A transcription of a lecture on film editing by Walter Murch at Spectrum Films, Sydney, Australia in October 1988.
Cuts
There are no “bad” cuts. There are only “appropriate” cuts for the movie. Differing cuts can create a difference “sense” or feeling for each scene. These should be tailored to the kind of film you’re making.
`Always try to do the most with the least. (p.15)
Attempt to make the biggest effect for the viewer with the least amount of things on the screen. You only want what is needed to stimulate/engage the imagination of your viewers.
"Suggestion is always more effective than exposition"(p.15)
After a certain point, it’s not just diminishing returns. You’re actively turning the audience into spectators vs participants when you put more effort into more detail. Cutting should be used as a tool for a specific use, not a hammer for everything.
6 Criteria for Ideal Cuts: 1. Emotion 2. Story 3. Rhythm 4. Eye-trace 5. Two-dimensional plane of screen 6. Three-dimensional space of action
This criteria is listed from most important to least important. If you “need” to sacrifice any of these elements, you should be sacrificing bottom-up.

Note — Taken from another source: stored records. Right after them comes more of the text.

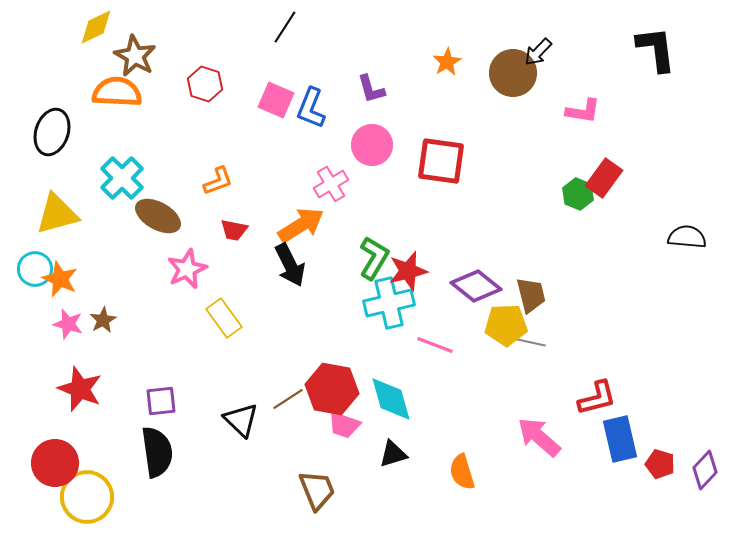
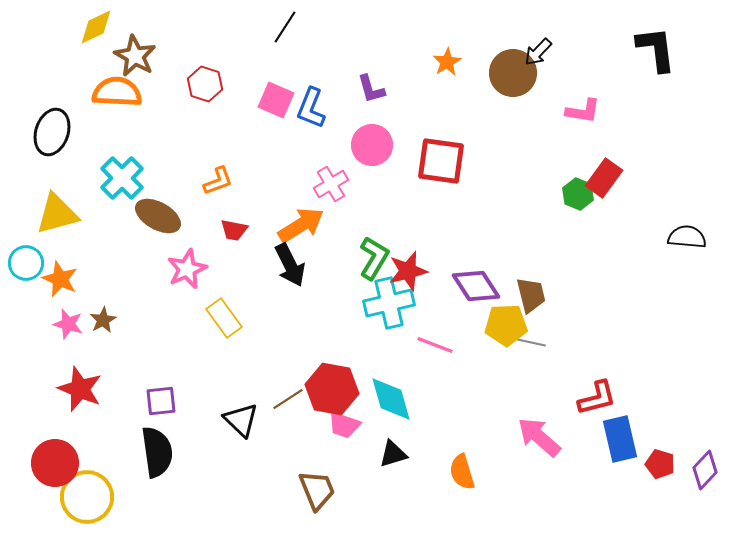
cyan circle at (35, 269): moved 9 px left, 6 px up
purple diamond at (476, 286): rotated 18 degrees clockwise
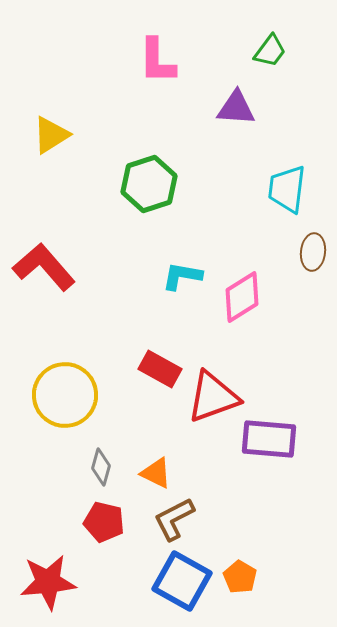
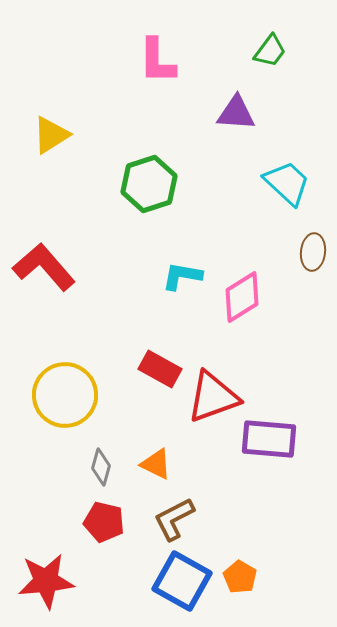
purple triangle: moved 5 px down
cyan trapezoid: moved 6 px up; rotated 126 degrees clockwise
orange triangle: moved 9 px up
red star: moved 2 px left, 1 px up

Film editing tools: Moviola, KEM Universal, Avid
`Perhaps the explanation is as simple as that: We accept the cut because it resembles the way images are juxtaposed in our dreams (p.58)

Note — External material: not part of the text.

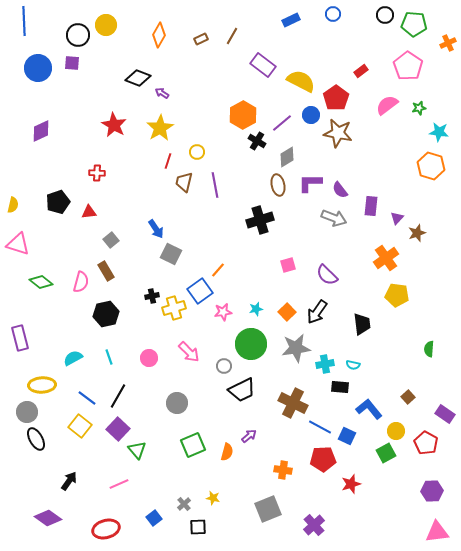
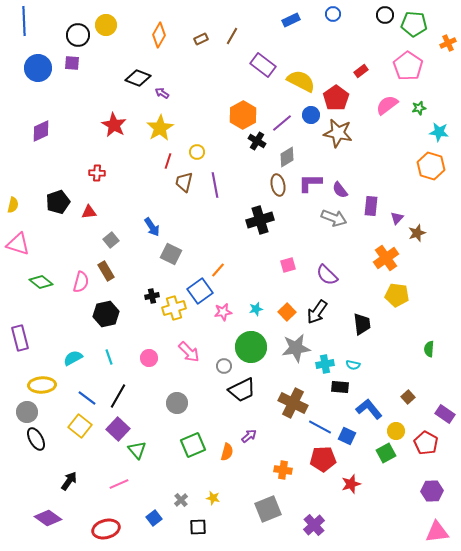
blue arrow at (156, 229): moved 4 px left, 2 px up
green circle at (251, 344): moved 3 px down
gray cross at (184, 504): moved 3 px left, 4 px up
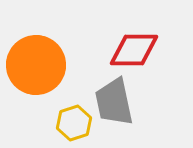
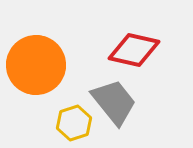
red diamond: rotated 12 degrees clockwise
gray trapezoid: rotated 153 degrees clockwise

To me, the perfect film is as though it were unwinding behind your eyes, and your eyes were projecting it themselves, so that you were seeing what you wished to see. (p. 60)
...one of the central responsibilites of the editor, which is to establish an interesting, coherent rhythm of emotion and though---on the tiniest and the largest scales--- that alows the audience to trust, to give themselves to the film.